My goal is to fit a Kernel Density Estimate (KDE) model to a large two-dimensional dataset using either Python or PySpark, then use the fit model to predict densities for another two-dimensional dataset.
I have the training data in a Spark RDD object, which I can fit using MLlib. X
is a list of lists in python, where the (i,j) th element of the array represents a 'score' for the ith example on the jth feature.
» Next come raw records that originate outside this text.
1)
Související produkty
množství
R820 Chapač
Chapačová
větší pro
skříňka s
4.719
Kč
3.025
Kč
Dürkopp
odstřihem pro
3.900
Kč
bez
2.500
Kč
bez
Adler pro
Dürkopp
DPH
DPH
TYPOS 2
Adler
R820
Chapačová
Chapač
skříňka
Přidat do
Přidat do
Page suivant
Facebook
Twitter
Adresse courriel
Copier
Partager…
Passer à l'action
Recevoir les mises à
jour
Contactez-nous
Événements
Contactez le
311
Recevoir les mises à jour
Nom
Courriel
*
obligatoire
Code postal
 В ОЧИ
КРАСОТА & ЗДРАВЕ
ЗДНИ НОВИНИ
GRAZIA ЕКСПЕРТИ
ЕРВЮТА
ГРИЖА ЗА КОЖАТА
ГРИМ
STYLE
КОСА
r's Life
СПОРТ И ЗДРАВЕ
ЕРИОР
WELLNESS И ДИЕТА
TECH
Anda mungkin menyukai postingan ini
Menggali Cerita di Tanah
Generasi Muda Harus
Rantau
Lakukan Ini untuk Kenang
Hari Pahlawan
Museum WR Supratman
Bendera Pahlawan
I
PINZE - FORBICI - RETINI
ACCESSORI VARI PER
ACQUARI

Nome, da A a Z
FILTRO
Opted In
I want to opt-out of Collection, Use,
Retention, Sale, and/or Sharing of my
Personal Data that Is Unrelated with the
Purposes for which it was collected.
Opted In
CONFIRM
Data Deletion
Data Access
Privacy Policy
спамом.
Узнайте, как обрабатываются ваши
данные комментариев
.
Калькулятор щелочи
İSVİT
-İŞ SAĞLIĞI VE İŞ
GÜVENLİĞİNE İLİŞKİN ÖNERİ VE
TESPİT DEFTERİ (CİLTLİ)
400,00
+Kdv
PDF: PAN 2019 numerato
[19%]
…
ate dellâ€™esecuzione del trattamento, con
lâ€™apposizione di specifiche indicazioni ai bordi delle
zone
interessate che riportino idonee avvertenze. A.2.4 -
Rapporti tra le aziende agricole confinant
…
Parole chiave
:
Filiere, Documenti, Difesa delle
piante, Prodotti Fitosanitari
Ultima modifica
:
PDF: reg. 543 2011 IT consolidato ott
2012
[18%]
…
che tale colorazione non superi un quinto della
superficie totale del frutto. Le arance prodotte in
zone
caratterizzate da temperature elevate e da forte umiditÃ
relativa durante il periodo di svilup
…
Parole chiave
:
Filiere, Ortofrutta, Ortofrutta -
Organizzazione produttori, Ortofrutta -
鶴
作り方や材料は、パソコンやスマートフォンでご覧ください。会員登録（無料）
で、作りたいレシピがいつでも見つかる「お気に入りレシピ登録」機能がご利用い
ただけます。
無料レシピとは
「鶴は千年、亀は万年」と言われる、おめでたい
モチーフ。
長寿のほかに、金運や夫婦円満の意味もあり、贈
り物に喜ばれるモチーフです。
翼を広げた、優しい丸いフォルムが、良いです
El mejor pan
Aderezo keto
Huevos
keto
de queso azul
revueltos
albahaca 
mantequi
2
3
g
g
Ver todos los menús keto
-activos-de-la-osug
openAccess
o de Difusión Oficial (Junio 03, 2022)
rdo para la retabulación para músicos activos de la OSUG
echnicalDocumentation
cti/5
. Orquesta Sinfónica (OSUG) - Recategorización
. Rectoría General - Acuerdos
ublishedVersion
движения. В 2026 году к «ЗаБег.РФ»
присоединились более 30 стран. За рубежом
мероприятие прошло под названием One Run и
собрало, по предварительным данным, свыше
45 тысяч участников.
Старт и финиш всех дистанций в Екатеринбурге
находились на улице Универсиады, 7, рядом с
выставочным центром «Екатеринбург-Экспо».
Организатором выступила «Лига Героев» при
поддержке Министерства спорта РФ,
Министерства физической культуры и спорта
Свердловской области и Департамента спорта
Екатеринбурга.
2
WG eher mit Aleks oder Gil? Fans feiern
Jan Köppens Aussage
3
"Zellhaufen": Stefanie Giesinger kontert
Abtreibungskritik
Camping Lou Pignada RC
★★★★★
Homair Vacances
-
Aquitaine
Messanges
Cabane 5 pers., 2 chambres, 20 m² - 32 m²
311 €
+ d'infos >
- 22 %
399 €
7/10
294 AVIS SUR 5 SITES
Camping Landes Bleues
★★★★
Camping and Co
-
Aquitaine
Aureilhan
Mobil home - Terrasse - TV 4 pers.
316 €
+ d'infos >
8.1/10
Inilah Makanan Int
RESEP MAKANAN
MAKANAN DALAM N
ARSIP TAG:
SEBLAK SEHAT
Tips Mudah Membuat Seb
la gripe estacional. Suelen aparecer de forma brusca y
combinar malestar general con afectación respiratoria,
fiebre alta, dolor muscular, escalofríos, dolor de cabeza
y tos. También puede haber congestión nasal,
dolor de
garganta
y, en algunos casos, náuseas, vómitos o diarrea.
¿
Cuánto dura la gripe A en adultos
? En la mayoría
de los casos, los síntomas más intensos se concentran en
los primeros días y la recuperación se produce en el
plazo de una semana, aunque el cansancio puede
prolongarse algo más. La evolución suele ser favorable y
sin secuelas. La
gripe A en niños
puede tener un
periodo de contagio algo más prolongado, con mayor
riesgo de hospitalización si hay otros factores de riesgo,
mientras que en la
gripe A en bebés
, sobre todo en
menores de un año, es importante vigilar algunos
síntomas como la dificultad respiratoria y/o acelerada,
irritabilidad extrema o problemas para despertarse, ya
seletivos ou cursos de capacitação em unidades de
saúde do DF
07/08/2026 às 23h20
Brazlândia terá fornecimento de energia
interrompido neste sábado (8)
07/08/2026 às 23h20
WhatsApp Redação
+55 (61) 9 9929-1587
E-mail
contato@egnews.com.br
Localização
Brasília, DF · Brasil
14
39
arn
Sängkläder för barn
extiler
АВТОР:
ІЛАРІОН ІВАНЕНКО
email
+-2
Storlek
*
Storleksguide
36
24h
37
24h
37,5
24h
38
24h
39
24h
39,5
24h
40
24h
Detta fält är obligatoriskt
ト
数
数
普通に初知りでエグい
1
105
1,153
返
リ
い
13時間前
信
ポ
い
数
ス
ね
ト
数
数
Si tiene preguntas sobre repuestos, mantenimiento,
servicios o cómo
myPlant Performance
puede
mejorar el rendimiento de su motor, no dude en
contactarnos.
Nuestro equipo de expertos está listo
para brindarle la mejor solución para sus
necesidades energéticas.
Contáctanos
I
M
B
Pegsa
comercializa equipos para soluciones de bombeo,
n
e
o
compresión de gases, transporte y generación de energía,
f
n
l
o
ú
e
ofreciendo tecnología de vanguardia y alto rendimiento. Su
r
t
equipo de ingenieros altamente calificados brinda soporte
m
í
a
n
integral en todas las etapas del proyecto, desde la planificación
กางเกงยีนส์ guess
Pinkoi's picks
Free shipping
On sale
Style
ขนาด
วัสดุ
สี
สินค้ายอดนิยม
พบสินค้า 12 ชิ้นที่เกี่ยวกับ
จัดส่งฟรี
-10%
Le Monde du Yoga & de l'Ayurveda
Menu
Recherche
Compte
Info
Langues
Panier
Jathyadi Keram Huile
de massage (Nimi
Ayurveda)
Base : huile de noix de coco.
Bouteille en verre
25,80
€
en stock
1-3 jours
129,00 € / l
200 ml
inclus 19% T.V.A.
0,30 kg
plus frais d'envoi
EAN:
from pyspark.mllib.stat import KernelDensity
sample = sc.parallelize(X)
kd = KernelDensity()
kd.setBandwidth(0.2)
kd.setSample(sample)
I want to use the model to estimate densities for another, two-dimensional dataset. I perform the calculation, for simplicity on a small set of data:
sample2 = [[1.0, 2.2],[3.1,0.9]]
kd.estimate(sample2)
At this point, PySpark throws an error:
---------------------------------------------------------------------------
Py4JJavaError Traceback (most recent call last)
<ipython-input-140-7fdd873f4c51> in <module>()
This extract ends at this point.